I wonder if this is actually secure or not. It’s certainly a different take.

My mother uses this system to a great extent. It makes your phone a single point of failure for a lot of web sites, especially financial ones.

So I prefer BitWarden, which gives better options in the event of travel or device failure. However, there’s a learning curve.

I used LastPass for a long time, but clearly hackers were targeting them with several notable successes that we know about, so I switched to Bitwarden.

It’s not quite as convenient in all the features, but I suspect all of the convenience features of LastPass were what was making it vulnerable. But I’ll happily copy paste from the app instead of having the app fill it in automatically if it’s more secure.

I worked for a major North America based investment bank, and I needed the physical key.

I was a consultant, so I traveled a fair amount. I simply attached the physical key to my laptop bag (in fact it is still attached, even though it’s been a while since I worked for them) which essentially makes that security feature useless.

I prefer 2FA, although I have 3 different 2FA apps on my phone because their protocols are not standard (one is Google, which does, at least follow a standard)

My password standard is some detail about the website, some symbols and numbers and some Afrikaans swear words - which are unlikely to turn up in rainbow tables, given the style of Afrikaans I know… “kaapse taal” is a very distinctive dialect.

The reset method itself isn’t secure without a second factor.

One of my vendors forces a password reset every 90 days via the email reset method. Morons.

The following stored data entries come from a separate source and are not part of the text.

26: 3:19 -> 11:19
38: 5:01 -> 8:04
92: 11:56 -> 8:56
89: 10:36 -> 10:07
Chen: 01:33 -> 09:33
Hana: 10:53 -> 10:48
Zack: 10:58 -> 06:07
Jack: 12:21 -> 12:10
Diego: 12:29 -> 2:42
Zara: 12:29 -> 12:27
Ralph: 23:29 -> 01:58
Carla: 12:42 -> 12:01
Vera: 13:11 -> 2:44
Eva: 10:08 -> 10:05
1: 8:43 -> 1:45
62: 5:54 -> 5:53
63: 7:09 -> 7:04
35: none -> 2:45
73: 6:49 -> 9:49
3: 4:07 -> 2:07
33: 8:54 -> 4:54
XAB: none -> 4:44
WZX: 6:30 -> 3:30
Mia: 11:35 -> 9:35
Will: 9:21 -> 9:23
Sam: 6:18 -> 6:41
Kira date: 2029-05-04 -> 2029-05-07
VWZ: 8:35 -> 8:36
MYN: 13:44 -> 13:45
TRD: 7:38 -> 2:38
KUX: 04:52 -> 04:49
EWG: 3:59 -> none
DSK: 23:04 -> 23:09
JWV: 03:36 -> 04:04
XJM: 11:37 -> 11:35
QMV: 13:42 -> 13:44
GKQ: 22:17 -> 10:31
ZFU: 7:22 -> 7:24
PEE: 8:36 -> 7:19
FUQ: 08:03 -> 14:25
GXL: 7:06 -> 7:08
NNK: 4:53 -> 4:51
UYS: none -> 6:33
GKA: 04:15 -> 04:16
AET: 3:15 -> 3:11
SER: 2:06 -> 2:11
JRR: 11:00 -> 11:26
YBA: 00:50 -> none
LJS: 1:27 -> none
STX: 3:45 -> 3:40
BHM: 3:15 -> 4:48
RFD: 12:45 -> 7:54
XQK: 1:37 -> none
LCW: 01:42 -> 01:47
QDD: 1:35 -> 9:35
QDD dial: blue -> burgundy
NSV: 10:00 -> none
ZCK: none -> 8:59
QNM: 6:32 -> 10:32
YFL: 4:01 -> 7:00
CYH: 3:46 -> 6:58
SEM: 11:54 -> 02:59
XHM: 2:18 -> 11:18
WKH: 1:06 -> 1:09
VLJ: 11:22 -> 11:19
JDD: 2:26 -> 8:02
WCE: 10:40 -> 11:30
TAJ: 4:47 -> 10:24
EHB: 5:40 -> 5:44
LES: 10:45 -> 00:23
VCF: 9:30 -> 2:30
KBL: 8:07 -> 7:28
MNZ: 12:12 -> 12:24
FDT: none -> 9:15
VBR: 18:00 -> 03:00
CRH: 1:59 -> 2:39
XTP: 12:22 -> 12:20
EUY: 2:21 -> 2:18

I use RoboForm and Bitwarden. RF is a bit better at autofill, but Bitwarden still works with an extra click. I rarely have to copy & paste.

I think it’s just my setup, and my work. At work I can’t install browser add-ons, so I have to website it, and on my iPhone the Bitwarden app doesn’t autofill into DuckDuckGo so I have to copy-paste. On my personal computer, of course I can install add-ons, but autofill still takes at least one click where LastPass just filled it in without doing anything.

I’ve encountered several places that make this the default method to login, instead of a password. Slack is the only one I can remember. The sites will email you a one time code or special link that is good for one login. So like a password reset, but without the bother of actually resetting your password.

It makes the security of that website the same as the security of your email. In practice, that is no different than any other site which uses email based password resets, and emphasizes the importance of guarding access to your email account. Anyone who can read your email can probably access any other site you use.

Well, if it’s not secure, then it’s also not secure for a user who doesn’t use the “forgot my password” feature. Because an attacker could always just hit that button, too.

Passwords are only part of the picture. One can create a password with the right “sweet spot” (length and characters) but if the transmission protocol isn’t secure, the password storage (on the server) isn’t secure, and the digital and physical security of the server are not secure, then there’s a problem. Only one weak link in the chain …

You can design a security chain to survive a few weak links. For instance, if a site uses good hashing and salting, and users pick good passwords, it won’t actually matter if the site’s password file gets compromised. But yeah, those are big ifs. Especially the “users pick good passwords” part, because sites can’t control their users: They can put in place password rules, but the only way to thoroughly test password strength is to try to attack it, which can take hours or longer.